With the Coronavirus Pandemic making it risky for patients and physicians to meet in person, revenue in telehealth has exploded.
A Multi-Billion Dollar Market Waiting to Expand
According to projections from leading research firms, including Global Market Insights, the telehealth industry could be worth $175 billion by 2026.
It’s not just a matter of convenience. Telehealth is more affordable because physicians don’t need to bill for the time that they would with in-person consultations. Growth in the industry has also been made possible because remote monitoring and diagnosis are now more feasible.
Medical devices used to monitor conditions like high cholesterol, hypertension, heart disease, and diabetes now exist. The devices can continually monitor patients, sometimes with little or no user interaction, and send statistics back to databases that are accessed by physicians. This means that the company can now be used as a form of chronic condition management.
In 2021, the role of telehealth is expected to become more essential, even if the impact of the Coronavirus Pandemic starts to diminish.

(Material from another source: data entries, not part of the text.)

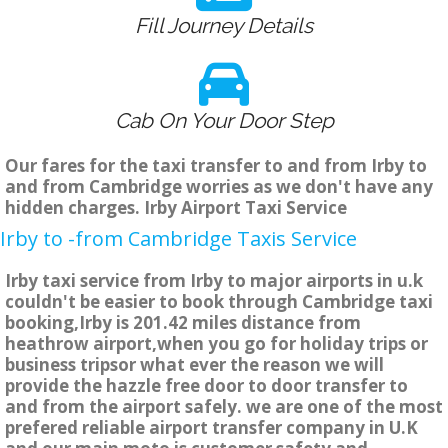
Fill Journey Details
Cab On Your Door Step
Our fares for the taxi transfer to and from Irby to
and from Cambridge worries as we don't have any
hidden charges. Irby Airport Taxi Service
Irby to -from Cambridge Taxis Service
Irby taxi service from Irby to major airports in u.k
couldn't be easier to book through Cambridge taxi
booking,Irby is 201.42 miles distance from
heathrow airport,when you go for holiday trips or
business tripsor what ever the reason we will
provide the hazzle free door to door transfer to
and from the airport safely. we are one of the most
prefered reliable airport transfer company in U.K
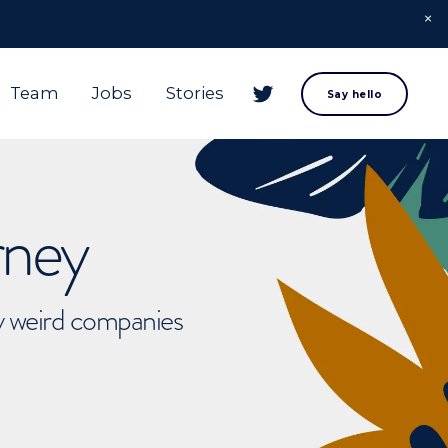
Team
Jobs
Stories
Say hello
rney
ly weird companies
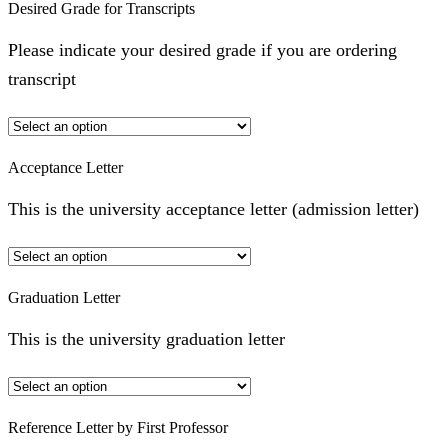
Desired Grade for Transcripts
Please indicate your desired grade if you are ordering
transcript
Acceptance Letter
This is the university acceptance letter (admission letter)
Graduation Letter
This is the university graduation letter
Reference Letter by First Professor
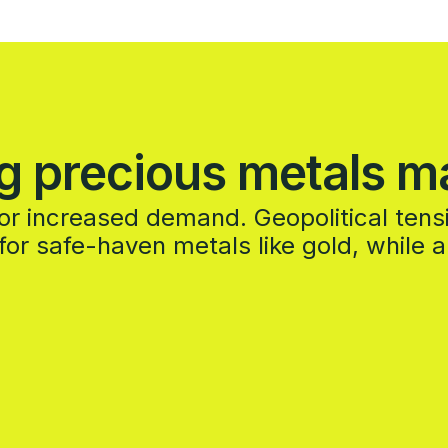
g precious metals m
y or increased demand. Geopolitical ten
or safe-haven metals like gold, while 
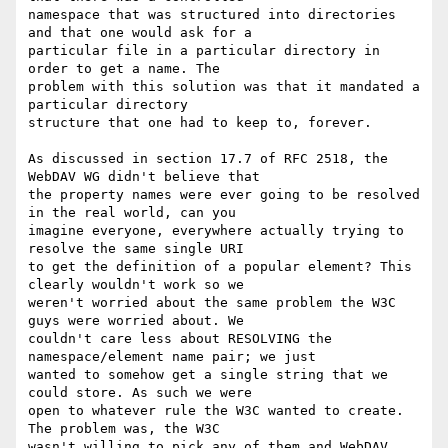
namespace that was structured into directories 
and that one would ask for a

particular file in a particular directory in 
order to get a name. The

problem with this solution was that it mandated a 
particular directory

structure that one had to keep to, forever.

As discussed in section 17.7 of RFC 2518, the 
WebDAV WG didn't believe that

the property names were ever going to be resolved 
in the real world, can you

imagine everyone, everywhere actually trying to 
resolve the same single URI

to get the definition of a popular element? This 
clearly wouldn't work so we

weren't worried about the same problem the W3C 
guys were worried about. We

couldn't care less about RESOLVING the 
namespace/element name pair; we just

wanted to somehow get a single string that we 
could store. As such we were

open to whatever rule the W3C wanted to create. 
The problem was, the W3C

wasn't willing to pick any of them and WebDAV 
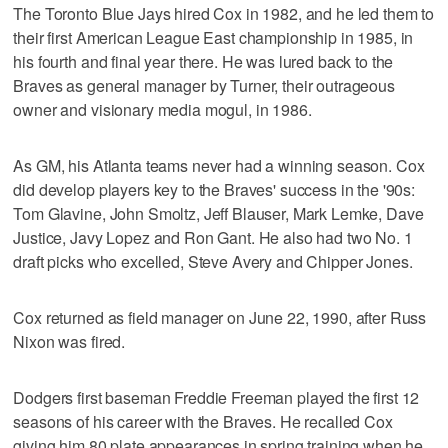
The Toronto Blue Jays hired Cox in 1982, and he led them to
their first American League East championship in 1985, in
his fourth and final year there. He was lured back to the
Braves as general manager by Turner, their outrageous
owner and visionary media mogul, in 1986.
As GM, his Atlanta teams never had a winning season. Cox
did develop players key to the Braves' success in the '90s:
Tom Glavine, John Smoltz, Jeff Blauser, Mark Lemke, Dave
Justice, Javy Lopez and Ron Gant. He also had two No. 1
draft picks who excelled, Steve Avery and Chipper Jones.
Cox returned as field manager on June 22, 1990, after Russ
Nixon was fired.
Dodgers first baseman Freddie Freeman played the first 12
seasons of his career with the Braves. He recalled Cox
giving him 80 plate appearances in spring training when he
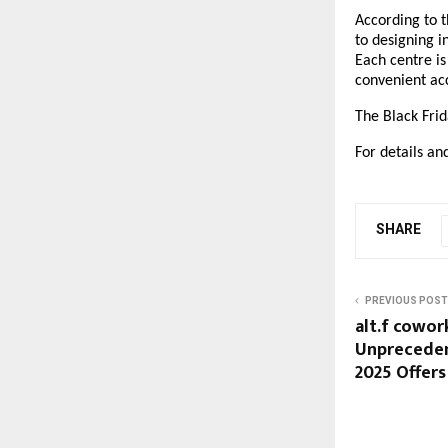
According to t
to designing i
Each centre is
convenient acc
The Black Frid
For details and
SHARE
PREVIOUS POST
alt.f cowo
Unpreceden
2025 Offers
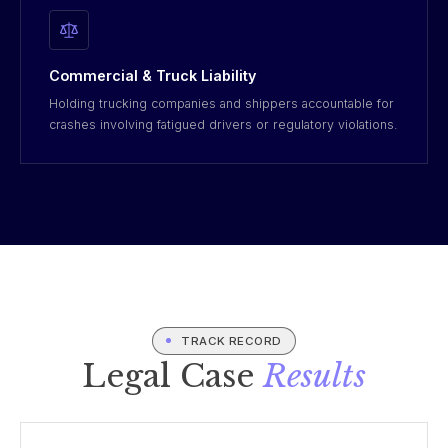
Commercial & Truck Liability
Holding trucking companies and shippers accountable for
crashes involving fatigued drivers or regulatory violations.
TRACK RECORD
Legal Case
Results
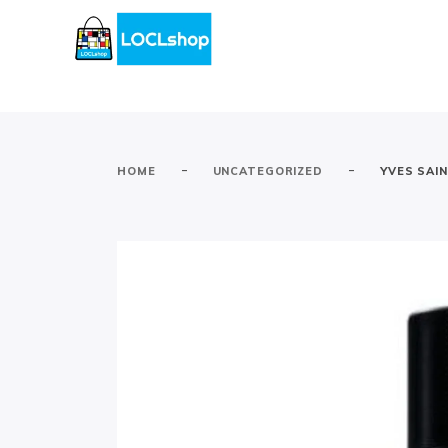
-
-
HOME
UNCATEGORIZED
YVES SAI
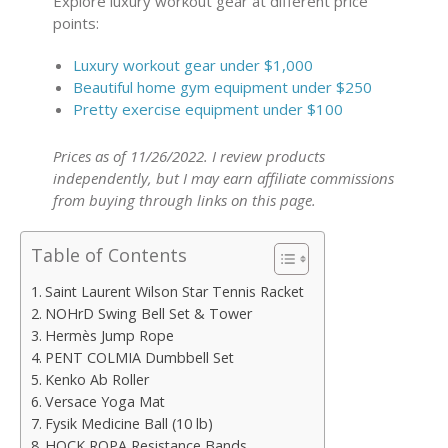
Explore luxury workout gear at different price
points:
Luxury workout gear under $1,000
Beautiful home gym equipment under $250
Pretty exercise equipment under $100
Prices as of 11/26/2022. I review products
independently, but I may earn affiliate commissions
from buying through links on this page.
Table of Contents
Saint Laurent Wilson Star Tennis Racket
NOHrD Swing Bell Set & Tower
Hermès Jump Rope
PENT COLMIA Dumbbell Set
Kenko Ab Roller
Versace Yoga Mat
Fysik Medicine Ball (10 lb)
HOCK ROPA Resistance Bands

Benefits for Patients, Doctors, and Investors
Patients can benefit from telehealth because it’s more convenient and more affordable. Even extraneous costs like transportation can be eliminated when following a telehealth model. Physicians will be able to give more targeted care to patients for health management while focusing their in-person time on the patients who need it most.
Investors will also benefit, especially when considering that the industry’s potential for expansion is so great. There are already publicly traded health stocks for investors to consider.
- Dexcom Inc. (NASDAQ: DXCM) is a leading provider of diabetes management using the telehealth model. The stock is relatively affordable and has high growth potential along with the wider health industry.
- Change Healthcare Inc. (NASDAQ: CHNG) is another potential investment option. The company develops innovative technologies including telehealth solutions for healthcare providers. With a relatively affordable stock and high growth potential, it’s an interesting long-term pick.
These are just two of the most promising telehealth stocks that can be considered today. With the health industry constantly growing, investors at all levels need to seriously consider how stocks like these could fit into their growth and income portfolios.